Hacker News new | ask | show | jobs
Show HN: Parse and output TODOs and FIXMEs from comments in your files (github.com)
49 points by pgilad 4041 days ago
18 comments

Many IDEs have built in support for this and I find it very useful. Good that it is coming to the command line too!

It works great as a code review tool, too. Agree on a marker, add review comments to code, commit to source control and tell your team mate about it. It's just about at-your-fingertips as diffs-with-comments tools (like github PRs), and way lighter on the tooling. You also see all the context, not just the changed lines. Eg:

    // REVIEW(me): This is getting big, maybe split into two classes?
In smaller teams (say, <5 people on a single shared codebase) I've found this to work remarkably well.
My developer has just shown me this.

My first reaction was saying we already have that in our rails project using `rake notes`. As he mentioned, the rake task is very slow, though. It will also ignore a lot of our code which is not rails specific.

Thinking about it twice, I realized: this should be hooked to git. This allows very fast lookup and will ensure we do not search in not commited and thus irrelevant files, like logs.

I came up with this alias for git:

    todo = grep -E 'FIXME|TODO'
Formatting is nowhere near as pleasant as Leasot or `rake notes`, but it's blazing fast and relevant.

Anyway, thanks for having made us think about that :)

Is there any advantage here over using Ag or Awk or similar:

  ag "(TODO|FIXME)"
Well you can see my comment above, but overall ag|awk|pt will be much faster (but might be less accurate). Leasot tries to weed out some false positive (by creating better comment for file type specific comment regexes). Also provides several reporters (JSON, XML, Markdown...) if you want to integrate with other tools (jenkins, travis etc...)
I guess the question is how does this compare to standard existing tools such as grep, i.e. something like

   $> grep -Hn TODO test.js
   test.js:241:TODO ...
A lot of comments here comparing it with grep or some other native CLI. I think this fares better at least on three metrics:

1. Fun to build. 2. Output looks prettier. 3. Easier to add more syntactic stuff as edge cases for different languages are factored in.

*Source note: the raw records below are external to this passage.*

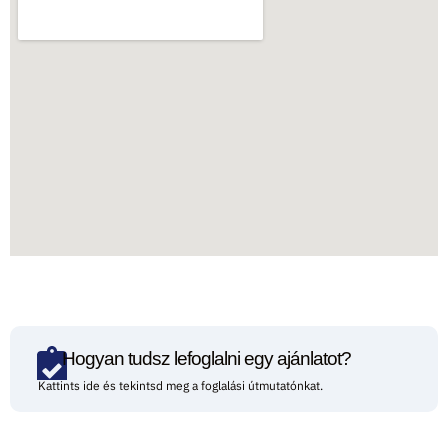
Hogyan tudsz lefoglalni egy ajánlatot?
Kattints ide és tekintsd meg a foglalási útmutatónkat.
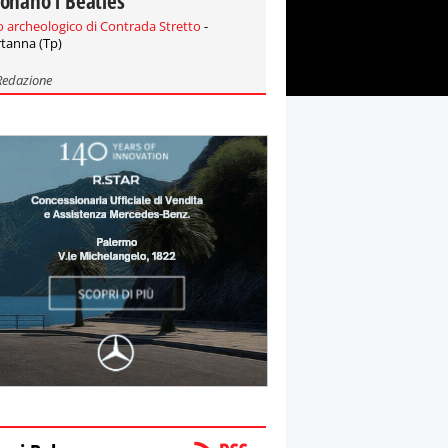
onano i Beatles
o archeologico di Contrada Stretto
-
tanna (Tp)
Redazione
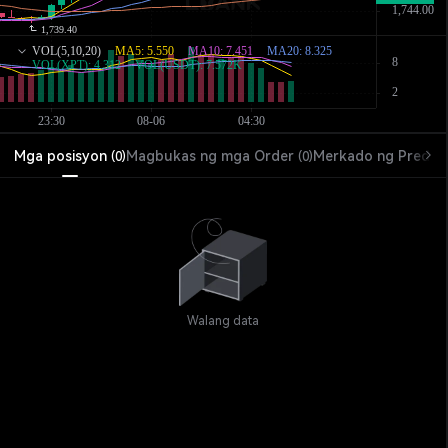
Mga posisyon
Magbukas ng mga Order
Merkado ng Predik
(
0
)
(
0
)
Walang data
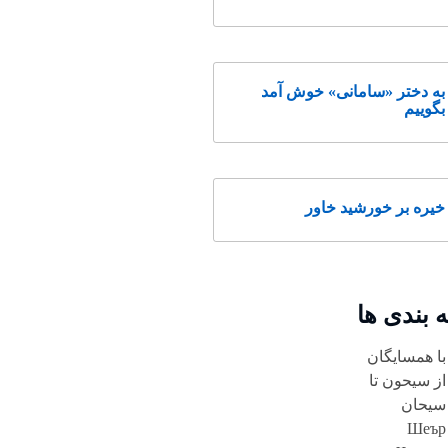
به دختر «سامانی» خوش آمد
بگوییم
خیره بر خورشید خاور
 بندی ها
با همسایگان
از سیحون تا
سیحان
Шеър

Won't be too hard to extend it for github issues, for example.

Since there would be very few cases of partial matches of "TODO" I think grep would still be much faster.

1. thats a moot point because it doesn't explain why other people might want to use it.

2. $ alias grep="grep --color"

3. it would be even easier to extend grep via pipes. Plus pipes are langauge agnostic where as extending this tool requires knowledge of Python

As a personal project, this is fine. But I really don't see the point in anyone else using it when it's slower than existing tools, no more user friendly, requires more dependancies, and isn't part of the default install like grep and find (Windows CLI) are. Plus this tool doesn't even support all instances where a TODO might appear (https://github.com/pgilad/leasot#comment-format) nor all programming languages (https://github.com/pgilad/leasot#supported-languages) like grep and find do.

Leasot is written in Node.js. Regarding pretty output - that could definitely be argued, but Leasot also allows for different reporters, say you want the output in JSON/XML for an external tool. That is extendable, whereas grep over regex in CLI is fast & powerful but not as flexible
> Leasot is written in Node.js.

Ah yes, my mistake. Though being written in Javascript makes it even worse for requiring dependencies as at least Python ships with most distros default install.

> Regarding pretty output - that could definitely be argued, but Leasot also allows for different reporters, say you want the output in JSON/XML for an external tool. That is extendable, whereas grep over regex in CLI is fast & powerful but not as flexible

I'd already addressed that point. UNIX pipes allow you to extend grep using any language (including Javascript / node.js) you want. Leasot if only extendible if you already know Javascript and node.js. Plus there are plenty of CLI tools available that can read list input from STDIN and spit out JSON or XML - so you don't even need to learn how to program to convert data files.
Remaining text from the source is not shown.